Necklaces were the most striking detail of a woman’s costume in the Middle Ages. In Idnakar, girls and women wore ornate necklaces made of several strings of multi-colored glass beads, complemented by elegant pendants.
The Russian word “boussy” for beads in its modern meaning appeared in the 17th century, and before that this type of jewelry was called “ozherelye” (a necklace), that is, something that is worn around the neck — “zherlo” in Old Slavonic.
Glass beads were imported. Together with many other goods, they came to the Chepetsk region from Volga Bulgaria — a center of trade and a large market. Scandinavian, Old Russian and Arab merchants flocked there with their goods to exchange, buy and sell them.
Strings of beads found by archaeologists in the Cheptsa River basin are of Middle Eastern and Byzantine origin. The collections of the Idnakar Museum contain many eye beads. Their appearance is associated with early people’s ideas about the world around them. People believed that one could use a look in the eye to connect oneself with a phenomenon or another being. In the animal world, direct eye contact is considered a signal of threat or attack, and humans shared the same instincts.

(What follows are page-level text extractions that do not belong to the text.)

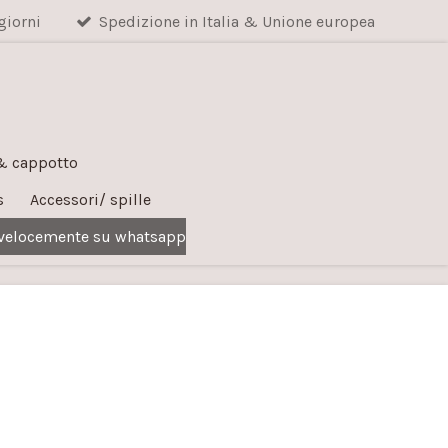
giorni
Spedizione in Italia & Unione europea
 & cappotto
s
Accessori/ spille
 velocemente su whatsapp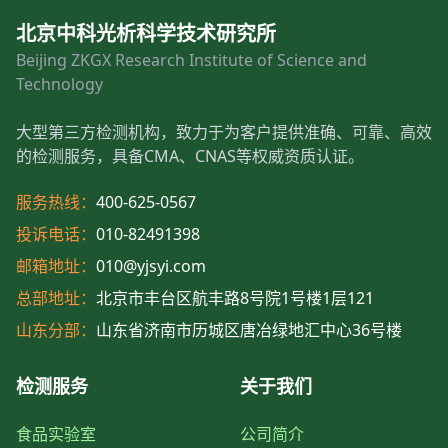
北京中科光析科学技术研究所
Beijing ZKGX Research Institute of Science and
Technology
大型第三方检测机构，致力于为客户提供准确、可靠、高效
的检测服务，具备CMA、CNAS等权威资质认证。
服务热线：
400-625-0567
投诉电话：
010-82491398
邮箱地址：
010@yjsyi.com
总部地址：
北京市丰台区航丰路8号院1号楼1层121
山东分部：
山东省济南市历城区唐冶绿地汇中心36号楼
检测服务
关于我们
食品实验室
公司简介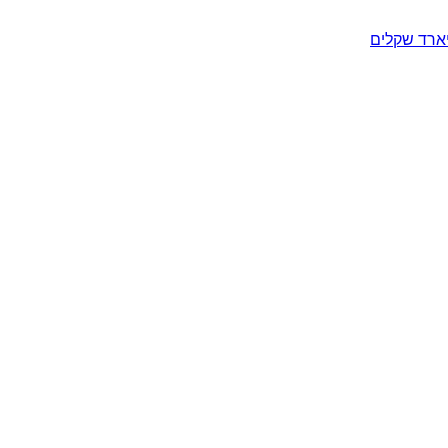
יארד שקלים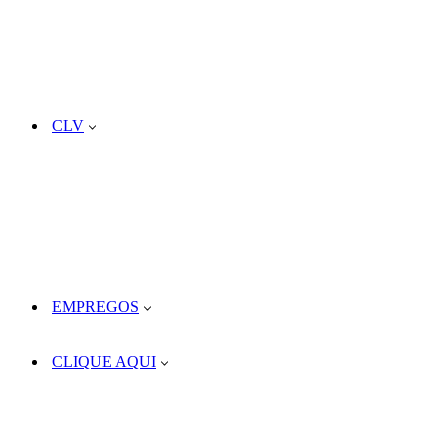
CLV
EMPREGOS
CLIQUE AQUI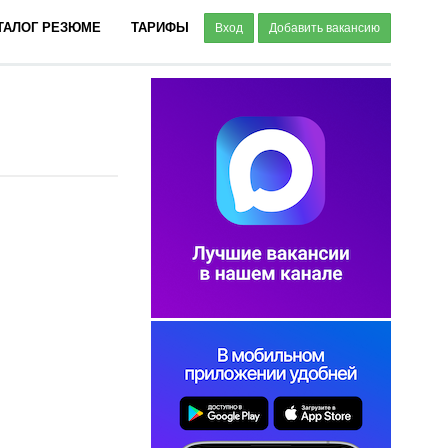
ТАЛОГ РЕЗЮМЕ
ТАРИФЫ
Вход
Добавить вакансию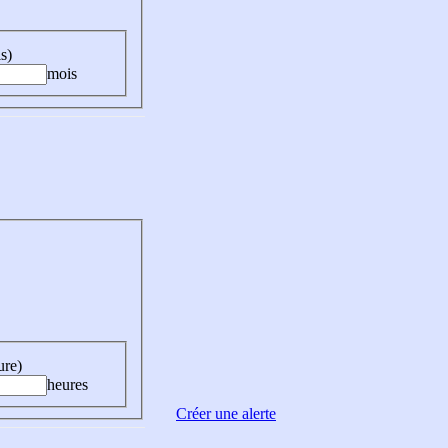
s)
mois
ure)
heures
Créer une alerte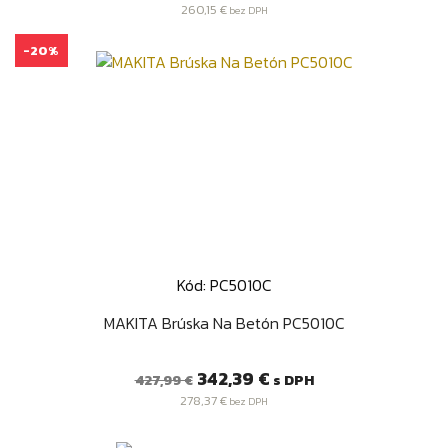
cena
260,15 €
bez DPH
-20%
Kód: PC5010C
MAKITA Brúska Na Betón PC5010C
Bežná
Cena
342,39 €
s DPH
427,99 €
cena
278,37 €
bez DPH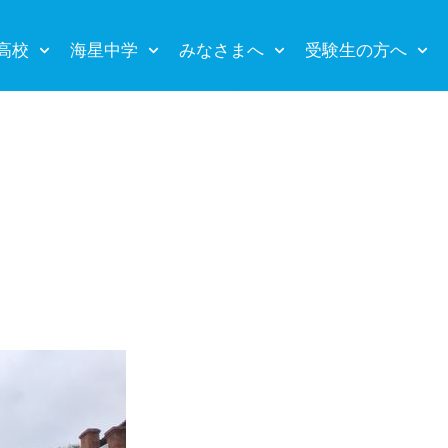
高校
海星中学
みなさまへ
受験生の方へ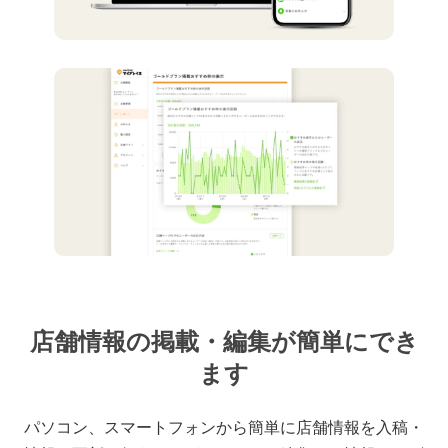
店舗情報の掲載・編集が簡単にでき
ます
パソコン、スマートフォンから簡単に店舗情報を入稿・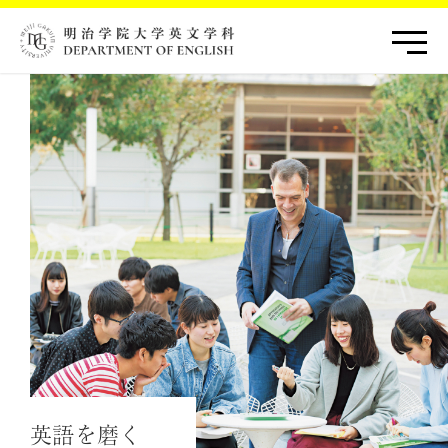
英語を磨く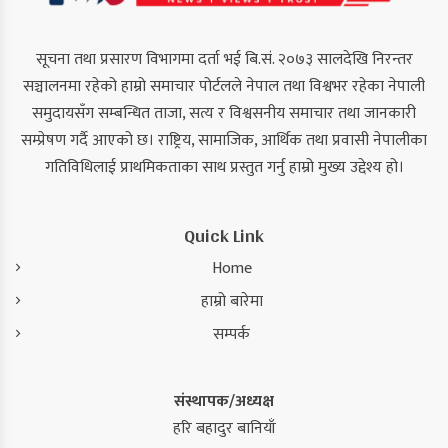
सूचना तथा प्रसारण विभागमा दर्ता भई बि.सं. २०७३ सालदेखि निरन्तर
सञ्चालनमा रहेको हाम्रो समाचार पोर्टलले नेपाल तथा विश्वभर रहेका नेपाली
समुदायसँग सम्बन्धित ताजा, सत्य र विश्वसनीय समाचार तथा जानकारी
सम्प्रेषण गर्दै आएको छ। राष्ट्रिय, सामाजिक, आर्थिक तथा प्रवासी नेपालीका
गतिविधिलाई प्राथमिकताका साथ प्रस्तुत गर्नु हाम्रो मुख्य उद्देश्य हो।
Quick Link
Home
हाम्रो बारेमा
सम्पर्क
संस्थापक/अध्यक्ष
हरि बहादुर बानियाँ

Belief in “the evil eye” and sorcery is found in all cultures, starting with the earliest ones. The earliest mentions of this are found in cuneiform texts of the Sumerians, Babylonians and Assyrians, written about 5,000 years ago. In a general sense, the concept of the evil eye is a metaphor for possible danger. For many peoples around the world, the eye became a mythological symbol with magical powers, which could help the hero remain invisible.
To make eye beads, multi-colored glass rods were fused into the sides of a red-hot bead. The number of eyes could indicate the value of the bead: before the spread of coins, beads were sometimes used as currency. Beads were very valuable in the Middle Ages. Arab travelers indicated that they “bought beads, each for a dirham, and made strings of them, like necklaces, for their wives.”
In the 12th–13th centuries, with the beginning of trade relations between the Prikamye region and the Slavic world, oriental jewelry gradually gave way to products made by Old Russian craftsmen.